■ **TASK TO CARRY OUT**
With the string "bagaço" as the filter, copy each matching line from the records.

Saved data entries
_ _ _
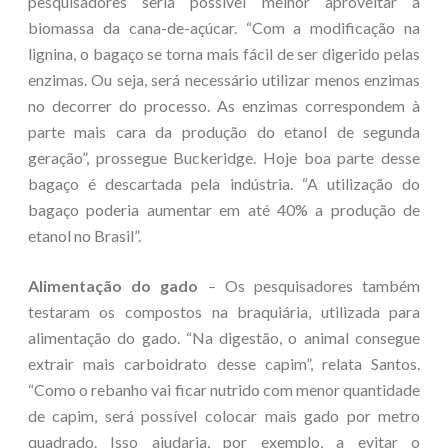
pesquisadores seria possível melhor aproveitar a
biomassa da cana-de-açúcar. “Com a modificação na
lignina, o bagaço se torna mais fácil de ser digerido pelas
enzimas. Ou seja, será necessário utilizar menos enzimas
no decorrer do processo. As enzimas correspondem à
parte mais cara da produção do etanol de segunda
geração”, prossegue Buckeridge.
Hoje
boa parte desse
bagaço é descartada pela indústria. “A utilização do
bagaço poderia
aumentar em até 40% a produção de
etanol no Brasil”.
Alimentação do gado
– Os pesquisadores também
testaram os compostos na braquiária, utilizada para
alimentação do gado. “Na digestão, o animal consegue
extrair mais carboidrato desse capim”, relata Santos.
“Como o rebanho vai ficar nutrido com menor quantidade
de capim, será possível colocar mais gado por metro
quadrado. Isso ajudaria, por exemplo, a evitar o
_ _ _
■ **WRITTEN REPLY**
lignina, o bagaço se torna mais fácil de ser digerido pelas
bagaço é descartada pela indústria. “A utilização do
bagaço poderia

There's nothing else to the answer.